Timeline is a surprisingly dreadful movie. The story, based on yet another novel by Michael "Jurassic Park" Crichton, is an unwieldy and incomprehensible mess about time travel, corporate greed, unconvincing archeologists, 14th century France and the Hundred Year War.
In addition to a scrambled story, Timeline, which opens in theatres today, features serious over-acting, lousy effects, appalling dialogue, misplaced and ill-advised romantic interludes, a complete lack of tension, nothing to link the story set in the past with the section set in the present and very bad wigs.
Wait -- there's more. Some sequences in Timeline have such amateurish lighting and cinematography that you have to wonder how this mess ever happened. Furthermore, a lot of the editing is bizarre. The movie appears unfinished. That's the kindest way to put it.
In Timeline, a pack of archeologists led by Billy Connolly work on site at a 14th century castle in France.
Their dig is financed by a big company called International Technology Corporation, and Connolly's character begins to suspect that the suits (David Thewlis and Matt Craven) at ITC are hiding something.
And they are.
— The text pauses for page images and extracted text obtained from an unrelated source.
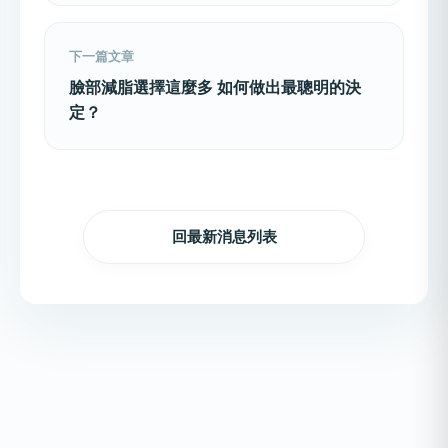
下一篇文章
臉部減脂選擇這麼多 如何做出最聰明的決
定？
回最新消息列表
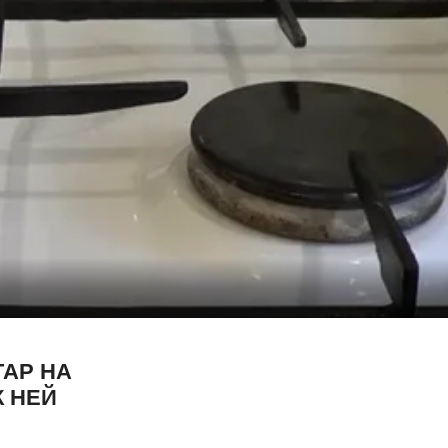
ГАР НА
К НЕЙ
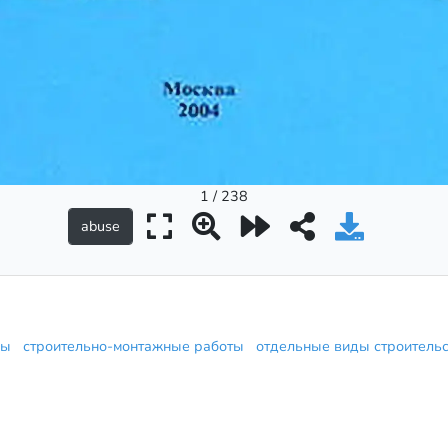
1 / 238
алы
строительно-монтажные работы
отдельные виды строитель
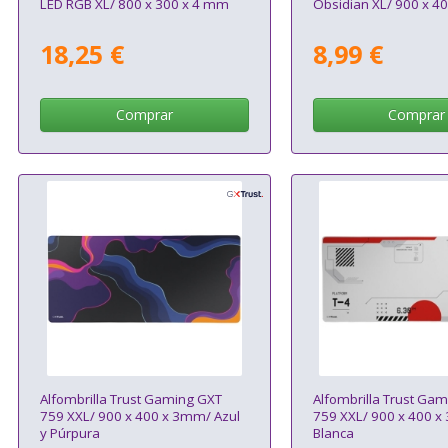
LED RGB XL/ 800 x 300 x 4 mm
Obsidian XL/ 900 x 4
18,25 €
8,99 €
Comprar
Comprar
Alfombrilla Trust Gaming GXT
Alfombrilla Trust Ga
759 XXL/ 900 x 400 x 3mm/ Azul
759 XXL/ 900 x 400 
y Púrpura
Blanca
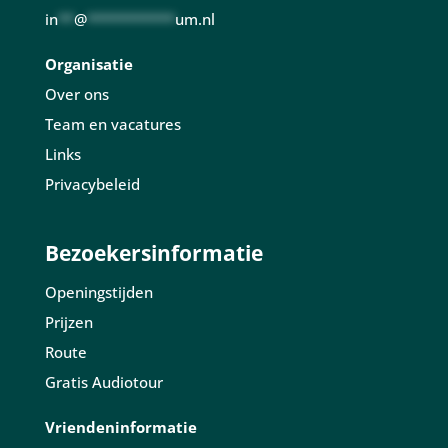
in
**
@
***********
um.nl
Organisatie
Over ons
Team en vacatures
Links
Privacybeleid
Bezoekersinformatie
Openingstijden
Prijzen
Route
Gratis Audiotour
Vriendeninformatie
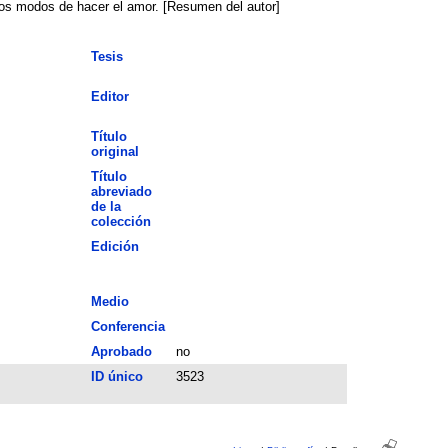
vos modos de hacer el amor. [Resumen del autor]
Tesis
Editor
Título
original
Título
abreviado
de la
colección
Edición
Medio
Conferencia
Aprobado
no
ID único
3523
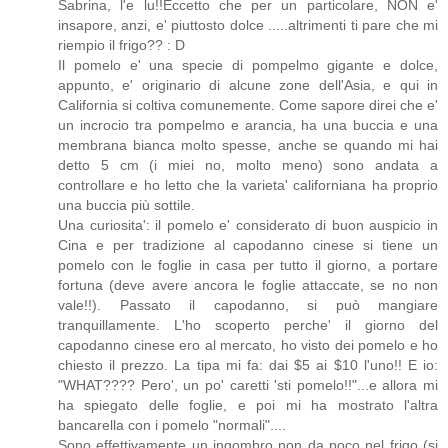
Sabrina, l'e lu!!Eccetto che per un particolare, NON e'
insapore, anzi, e' piuttosto dolce .....altrimenti ti pare che mi
riempio il frigo?? : D
Il pomelo e' una specie di pompelmo gigante e dolce,
appunto, e' originario di alcune zone dell'Asia, e qui in
California si coltiva comunemente. Come sapore direi che e'
un incrocio tra pompelmo e arancia, ha una buccia e una
membrana bianca molto spesse, anche se quando mi hai
detto 5 cm (i miei no, molto meno) sono andata a
controllare e ho letto che la varieta' californiana ha proprio
una buccia più sottile.
Una curiosita': il pomelo e' considerato di buon auspicio in
Cina e per tradizione al capodanno cinese si tiene un
pomelo con le foglie in casa per tutto il giorno, a portare
fortuna (deve avere ancora le foglie attaccate, se no non
vale!!). Passato il capodanno, si può mangiare
tranquillamente. L'ho scoperto perche' il giorno del
capodanno cinese ero al mercato, ho visto dei pomelo e ho
chiesto il prezzo. La tipa mi fa: dai $5 ai $10 l'uno!! E io:
"WHAT???? Pero', un po' caretti 'sti pomelo!!"...e allora mi
ha spiegato delle foglie, e poi mi ha mostrato l'altra
bancarella con i pomelo "normali"....
Sono effettivamente un ingombro non da poco nel frigo (si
And here's what: In trying to perfect a machine that sends objects through space -- first turning those objects into a stream of electrons, natch -- the guys at ITC have opened a worm hole into the 14th century. And now Billy Connolly's gone into the past and got himself trapped in there, with the French and the English duking it out with fiery arrows, catapults, swords and axes.
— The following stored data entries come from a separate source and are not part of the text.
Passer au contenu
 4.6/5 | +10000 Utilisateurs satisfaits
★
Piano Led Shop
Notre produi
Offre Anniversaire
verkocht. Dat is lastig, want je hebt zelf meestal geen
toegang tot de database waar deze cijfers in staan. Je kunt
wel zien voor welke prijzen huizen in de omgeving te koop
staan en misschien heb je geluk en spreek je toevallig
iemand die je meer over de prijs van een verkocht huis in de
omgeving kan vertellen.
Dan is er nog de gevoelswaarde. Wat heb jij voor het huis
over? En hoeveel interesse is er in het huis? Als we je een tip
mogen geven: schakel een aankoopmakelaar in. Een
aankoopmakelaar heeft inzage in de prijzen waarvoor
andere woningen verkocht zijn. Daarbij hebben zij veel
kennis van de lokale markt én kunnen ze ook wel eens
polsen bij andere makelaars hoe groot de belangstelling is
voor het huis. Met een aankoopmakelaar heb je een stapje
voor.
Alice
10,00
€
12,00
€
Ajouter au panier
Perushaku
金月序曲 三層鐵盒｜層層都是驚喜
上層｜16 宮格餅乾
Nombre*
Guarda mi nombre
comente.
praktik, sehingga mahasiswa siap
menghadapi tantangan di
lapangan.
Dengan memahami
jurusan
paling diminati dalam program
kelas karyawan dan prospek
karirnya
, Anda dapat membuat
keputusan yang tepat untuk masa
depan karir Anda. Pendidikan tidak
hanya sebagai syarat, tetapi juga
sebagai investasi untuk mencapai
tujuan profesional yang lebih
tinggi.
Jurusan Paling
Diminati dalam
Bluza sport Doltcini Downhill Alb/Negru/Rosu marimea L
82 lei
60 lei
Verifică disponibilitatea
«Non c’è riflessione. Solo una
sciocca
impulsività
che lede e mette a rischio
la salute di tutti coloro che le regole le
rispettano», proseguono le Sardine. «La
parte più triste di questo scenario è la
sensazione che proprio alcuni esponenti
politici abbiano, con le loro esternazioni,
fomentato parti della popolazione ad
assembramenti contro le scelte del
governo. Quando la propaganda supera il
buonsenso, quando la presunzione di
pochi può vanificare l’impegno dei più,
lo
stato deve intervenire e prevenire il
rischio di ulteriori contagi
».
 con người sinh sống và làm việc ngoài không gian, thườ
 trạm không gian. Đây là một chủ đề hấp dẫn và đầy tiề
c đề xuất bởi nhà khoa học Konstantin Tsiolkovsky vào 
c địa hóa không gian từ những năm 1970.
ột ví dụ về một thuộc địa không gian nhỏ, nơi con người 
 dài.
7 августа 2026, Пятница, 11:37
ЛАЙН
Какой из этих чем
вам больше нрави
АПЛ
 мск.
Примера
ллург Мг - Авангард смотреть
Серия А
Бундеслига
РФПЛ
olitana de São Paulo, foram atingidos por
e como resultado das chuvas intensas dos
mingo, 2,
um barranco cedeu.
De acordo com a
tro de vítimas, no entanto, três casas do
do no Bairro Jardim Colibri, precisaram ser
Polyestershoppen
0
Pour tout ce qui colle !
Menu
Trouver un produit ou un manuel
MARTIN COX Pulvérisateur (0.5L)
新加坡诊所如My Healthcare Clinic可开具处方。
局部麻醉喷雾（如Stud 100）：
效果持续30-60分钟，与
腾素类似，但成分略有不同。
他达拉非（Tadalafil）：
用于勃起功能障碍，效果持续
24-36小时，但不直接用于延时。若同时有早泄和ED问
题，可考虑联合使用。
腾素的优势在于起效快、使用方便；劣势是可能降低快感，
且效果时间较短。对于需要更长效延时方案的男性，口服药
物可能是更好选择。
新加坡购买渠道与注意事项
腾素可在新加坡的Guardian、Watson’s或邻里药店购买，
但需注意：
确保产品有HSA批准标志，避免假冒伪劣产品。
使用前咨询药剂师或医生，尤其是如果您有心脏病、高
And now all his trainee archeologists (Frances O'Connor, Gerard Butler, and Rossif Sutherland) and his son (like, Paul Walker, dude) have to go back in time to rescue him. And now it's all thatched roofs and ye olde knights in armour and ye days of olde in general, with plenty of narrow escapes and swashbuckling action. Will they ever get back to the present?
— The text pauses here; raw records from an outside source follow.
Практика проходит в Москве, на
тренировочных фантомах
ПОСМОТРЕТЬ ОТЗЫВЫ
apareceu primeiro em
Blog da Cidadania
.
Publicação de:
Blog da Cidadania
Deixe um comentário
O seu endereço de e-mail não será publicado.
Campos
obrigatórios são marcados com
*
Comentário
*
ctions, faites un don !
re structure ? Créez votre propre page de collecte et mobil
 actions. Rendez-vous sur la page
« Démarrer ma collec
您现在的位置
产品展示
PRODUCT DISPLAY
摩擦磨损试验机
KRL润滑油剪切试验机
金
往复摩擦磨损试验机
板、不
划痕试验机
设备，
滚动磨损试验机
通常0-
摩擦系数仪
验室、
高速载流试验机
Boy, will you ever not care.
The costume drama scenes in Timeline has huge appeal for younger kids, but the violence is brutal and realistic, so be warned. As anyone over the age of 12 will be appalled by how illogical the story is, the target audience for this one would appear to be fairly small.
Let's say boys and girls, aged nine to 11. And their bored and annoyed parents. That about covers it.